§ Exercise aim
Below is a listing to write out in full, exactly as given, without its pictures.

§ Exercise input
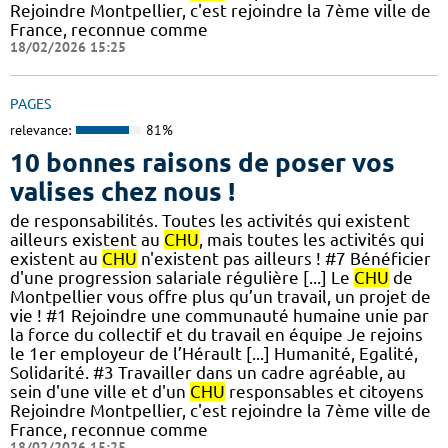
Rejoindre Montpellier, c'est rejoindre la 7ème ville de
France, reconnue comme
18/02/2026 15:25
PAGES
relevance:
81%
10 bonnes raisons de poser vos
valises chez nous !
de responsabilités. Toutes les activités qui existent
ailleurs existent au
CHU
, mais toutes les activités qui
existent au
CHU
n'existent pas ailleurs ! #7 Bénéficier
d'une progression salariale régulière [...] Le
CHU
de
Montpellier vous offre plus qu’un travail, un projet de
vie ! #1 Rejoindre une communauté humaine unie par
la force du collectif et du travail en équipe Je rejoins
le 1er employeur de l’Hérault [...] Humanité, Egalité,
Solidarité. #3 Travailler dans un cadre agréable, au
sein d'une ville et d'un
CHU
responsables et citoyens
Rejoindre Montpellier, c'est rejoindre la 7ème ville de
France, reconnue comme
18/02/2026 15:25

§ Your response
Rejoindre Montpellier, c'est rejoindre la 7ème ville de
France, reconnue comme
18/02/2026 15:25
PAGES
relevance:
81%
10 bonnes raisons de poser vos
valises chez nous !
de responsabilités. Toutes les activités qui existent
ailleurs existent au
CHU
, mais toutes les activités qui
existent au
CHU
n'existent pas ailleurs ! #7 Bénéficier
d'une progression salariale régulière [...] Le
CHU
de
Montpellier vous offre plus qu’un travail, un projet de
vie ! #1 Rejoindre une communauté humaine unie par
la force du collectif et du travail en équipe Je rejoins
le 1er employeur de l’Hérault [...] Humanité, Egalité,
Solidarité. #3 Travailler dans un cadre agréable, au
sein d'une ville et d'un
CHU
responsables et citoyens
Rejoindre Montpellier, c'est rejoindre la 7ème ville de
France, reconnue comme
18/02/2026 15:25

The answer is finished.